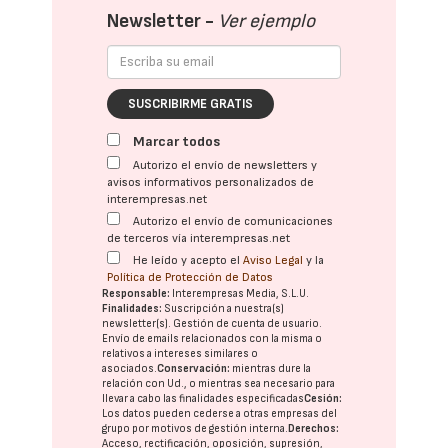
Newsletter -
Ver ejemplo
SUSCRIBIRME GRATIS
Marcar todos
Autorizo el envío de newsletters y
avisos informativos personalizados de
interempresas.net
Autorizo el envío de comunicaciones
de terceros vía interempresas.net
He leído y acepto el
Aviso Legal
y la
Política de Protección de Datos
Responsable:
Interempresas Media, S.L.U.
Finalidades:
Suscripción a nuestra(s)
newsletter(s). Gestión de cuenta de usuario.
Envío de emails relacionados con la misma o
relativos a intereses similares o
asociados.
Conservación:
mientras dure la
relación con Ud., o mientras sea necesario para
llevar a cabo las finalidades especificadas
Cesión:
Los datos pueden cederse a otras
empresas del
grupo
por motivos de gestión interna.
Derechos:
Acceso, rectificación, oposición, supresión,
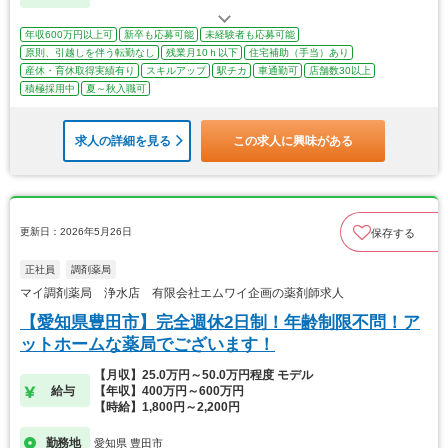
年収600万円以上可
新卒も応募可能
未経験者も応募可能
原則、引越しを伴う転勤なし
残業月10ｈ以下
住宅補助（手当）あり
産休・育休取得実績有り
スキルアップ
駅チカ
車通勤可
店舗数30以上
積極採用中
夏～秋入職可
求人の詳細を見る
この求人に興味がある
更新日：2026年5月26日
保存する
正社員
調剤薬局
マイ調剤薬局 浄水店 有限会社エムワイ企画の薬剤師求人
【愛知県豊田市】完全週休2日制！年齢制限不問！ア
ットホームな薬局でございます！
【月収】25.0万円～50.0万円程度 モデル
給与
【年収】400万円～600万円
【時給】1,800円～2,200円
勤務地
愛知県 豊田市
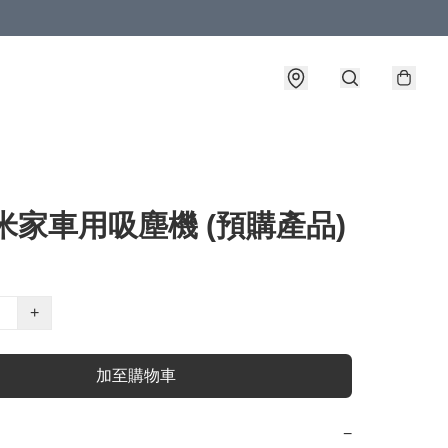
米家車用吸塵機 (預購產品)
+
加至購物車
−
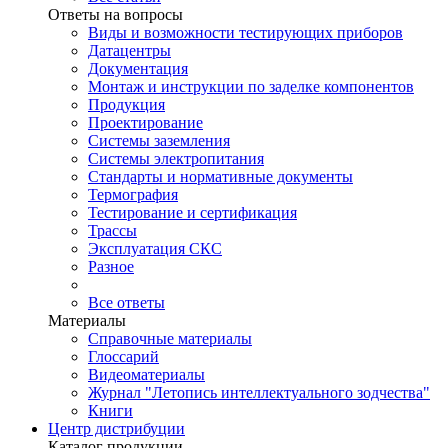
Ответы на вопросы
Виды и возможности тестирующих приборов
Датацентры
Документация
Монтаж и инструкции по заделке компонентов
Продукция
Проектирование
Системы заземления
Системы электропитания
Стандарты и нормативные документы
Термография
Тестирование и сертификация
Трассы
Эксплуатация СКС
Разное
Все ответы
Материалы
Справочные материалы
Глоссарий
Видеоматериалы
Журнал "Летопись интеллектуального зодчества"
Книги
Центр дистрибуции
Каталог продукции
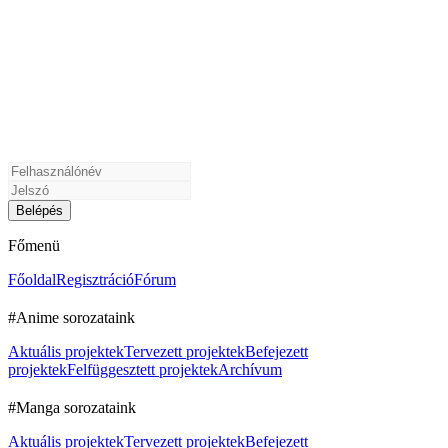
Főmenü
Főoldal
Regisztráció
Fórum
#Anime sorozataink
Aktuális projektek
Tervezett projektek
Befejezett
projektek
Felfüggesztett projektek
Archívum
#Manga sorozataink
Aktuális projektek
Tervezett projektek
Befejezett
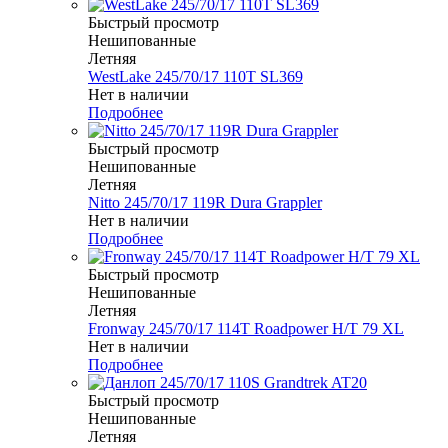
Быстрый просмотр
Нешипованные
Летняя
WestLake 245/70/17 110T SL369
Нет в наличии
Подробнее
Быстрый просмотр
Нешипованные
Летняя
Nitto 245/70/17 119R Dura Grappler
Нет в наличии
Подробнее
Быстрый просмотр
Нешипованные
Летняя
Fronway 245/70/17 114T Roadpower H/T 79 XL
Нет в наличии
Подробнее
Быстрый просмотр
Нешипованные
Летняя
+ + + + + + +
Task to carry out
Scan the lines above, and whenever one holds the string "sorozataink", copy it.

Result
#Anime sorozataink
#Manga sorozataink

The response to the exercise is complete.